Now it's the turn of the slow starters, the ones that need a long growing season: tomatoes, peppers, chillies, aubergine and physalis. Heat-lovers that they are, they germinate best at around 22 to 24 degrees in a bright spot.

Toward the end of the month, celery, early lettuce and the first brassicas follow. Light stays the key thing: raised too dark, the seedlings turn leggy and pale. A south-facing window helps, but in February a grow light is worth its weight in gold.

As soon as the seedlings show their first pair of true leaves after the two rounded seed leaves, it's time to prick them out, meaning you move each one into its own pot. It sounds trickier than it is.

  1. Ease them out gently

    Lift the seedlings out of the compost with a dibber or a teaspoon. Only ever hold them by a seed leaf, never by the delicate stem.

  2. Trim the root

    Pinch the tip off the main root with your fingernail. That nudges the plant into making lots of fine side roots.

  3. Plant deeper

    Set each seedling on its own in a small pot of low-nutrient seed compost, and with tomatoes go right up to just below the seed leaves. They'll grow extra roots along the stem.

  4. Water in and cool them down

    Water in gently, then keep them a few degrees cooler and bright. That's how you get stocky, strong plants instead of tall, soft ones.

Chitting early potatoes

If you want to dig your own first potatoes come summer, now's when you lay the groundwork. From mid to late February, bring your seed potatoes out of dark storage and stand them in the light.

Chitted seed potatoes with short, sturdy shoots in an egg box
Short and green is the goal: sturdy shoots, not long, pale ones.· Photo: Kangarooth, CC BY-SA 4.0

Stand the tubers with most of their eyes facing up in an egg box or a shallow tray, somewhere bright and cool at around 10 to 15 degrees.
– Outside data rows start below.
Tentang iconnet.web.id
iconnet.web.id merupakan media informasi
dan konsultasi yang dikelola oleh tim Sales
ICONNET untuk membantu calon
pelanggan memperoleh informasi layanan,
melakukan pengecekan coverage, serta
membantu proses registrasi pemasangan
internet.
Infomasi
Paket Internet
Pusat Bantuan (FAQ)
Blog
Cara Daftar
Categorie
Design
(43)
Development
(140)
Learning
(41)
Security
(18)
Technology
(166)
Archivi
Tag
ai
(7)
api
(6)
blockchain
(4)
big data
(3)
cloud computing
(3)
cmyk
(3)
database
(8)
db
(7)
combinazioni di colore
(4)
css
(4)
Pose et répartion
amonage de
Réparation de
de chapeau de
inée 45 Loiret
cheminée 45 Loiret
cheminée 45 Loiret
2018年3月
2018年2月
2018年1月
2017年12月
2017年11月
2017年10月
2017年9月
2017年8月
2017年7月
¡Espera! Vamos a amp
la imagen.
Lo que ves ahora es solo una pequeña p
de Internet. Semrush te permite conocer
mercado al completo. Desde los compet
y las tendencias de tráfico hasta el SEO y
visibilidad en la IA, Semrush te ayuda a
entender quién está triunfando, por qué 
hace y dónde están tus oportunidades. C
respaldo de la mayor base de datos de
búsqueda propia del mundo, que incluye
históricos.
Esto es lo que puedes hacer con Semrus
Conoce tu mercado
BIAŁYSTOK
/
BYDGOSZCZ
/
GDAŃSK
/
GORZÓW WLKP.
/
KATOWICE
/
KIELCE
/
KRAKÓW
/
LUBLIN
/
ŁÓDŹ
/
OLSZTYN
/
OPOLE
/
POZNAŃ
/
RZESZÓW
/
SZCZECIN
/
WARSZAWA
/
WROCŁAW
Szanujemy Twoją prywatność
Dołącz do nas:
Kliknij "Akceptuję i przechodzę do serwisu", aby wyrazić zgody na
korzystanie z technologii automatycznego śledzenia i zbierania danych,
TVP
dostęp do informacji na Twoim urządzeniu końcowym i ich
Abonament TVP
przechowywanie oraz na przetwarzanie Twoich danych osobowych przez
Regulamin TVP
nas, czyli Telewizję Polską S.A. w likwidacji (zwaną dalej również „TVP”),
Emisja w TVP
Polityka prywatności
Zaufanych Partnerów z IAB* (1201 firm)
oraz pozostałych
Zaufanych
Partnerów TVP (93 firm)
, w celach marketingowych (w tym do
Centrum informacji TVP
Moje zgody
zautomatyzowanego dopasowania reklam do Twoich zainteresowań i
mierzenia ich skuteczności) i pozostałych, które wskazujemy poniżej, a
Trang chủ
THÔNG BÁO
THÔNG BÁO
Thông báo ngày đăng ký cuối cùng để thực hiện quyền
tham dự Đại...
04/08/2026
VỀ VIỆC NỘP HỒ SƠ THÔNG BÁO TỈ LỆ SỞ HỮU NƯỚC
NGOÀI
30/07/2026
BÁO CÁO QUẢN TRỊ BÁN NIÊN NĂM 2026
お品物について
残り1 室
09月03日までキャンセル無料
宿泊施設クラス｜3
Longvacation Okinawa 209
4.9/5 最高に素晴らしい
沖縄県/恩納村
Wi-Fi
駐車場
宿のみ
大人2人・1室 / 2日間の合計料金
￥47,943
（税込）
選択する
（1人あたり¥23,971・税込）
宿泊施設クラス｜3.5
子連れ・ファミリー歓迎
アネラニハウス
In three to four weeks they'll form short, sturdy green shoots. Those are exactly what you want. Long, pale shoots tell you it's too warm and too dark. Planted out already chitted, the potatoes will be ready two to three weeks earlier.

February doesn't sow a harvest, it sows a head start. What's on your windowsill now decides how the summer goes.

The first seeds can go outside

Once the soil has dried out a bit and is no longer frozen, the outdoor sowing season gets cautiously going in milder spots. Tough crops shrug off the cold surprisingly well. Broad beans, also known as fava beans, germinate from around five degrees and take light frost in their stride. Peas follow soon after. Under a layer of fleece or in a cold frame you can also chance radishes, spinach and the first carrots, and onion sets and garlic can go in the ground too.

Pruning berry bushes and fruit

While the bushes are still bare, you can see their framework clearly and pruning comes easy. Redcurrants and gooseberries get thinned out: the oldest, dark stems come out at ground level, and a few strong young ones stay. That keeps the bush open and healthy, and it carries the fattest berries on young wood.

Winter pruning on apple and pear is still fine to finish off now, on a dry, frost-free day. Stone fruit, on the other hand, waits for summer.

The ornamental garden wakes up

Among the last patches of snow, snowdrops and winter aconites are flowering now, and the first crocuses are pushing through. Toward the end of the month, just before new growth appears, cut the ornamental grasses and spent perennial stems you left standing right back to the ground. Until now they've sheltered overwintering insects and given the beds some structure. With rose pruning, though, you're better off waiting until the forsythia flowers, the reliable indicator shrub for it.

Your February in brief

  • Start indoorsSow tomatoes, peppers, chillies and aubergine on a bright windowsill, and prick out the seedlings.
  • Chit potatoesStand seed potatoes somewhere bright and cool until short green shoots appear.
  • First direct sowingBroad beans and peas outside, radishes and spinach under fleece.
  • Prune berriesThin out currants and gooseberries, cut autumn raspberries to the ground.
  • ProtectWarm young sowings with fleece, and keep late frost in mind.
  • Ornamental gardenCut back grasses and perennials before new growth starts.

Häufige Fragen

Do you really need a grow light for seed-starting in February?

For the early-sown heat-lovers like peppers and chillies, it's well worth it. February light is still weak and short, and without extra light the seedlings easily go leggy. No lamp? Then you're better off sowing these crops in March instead.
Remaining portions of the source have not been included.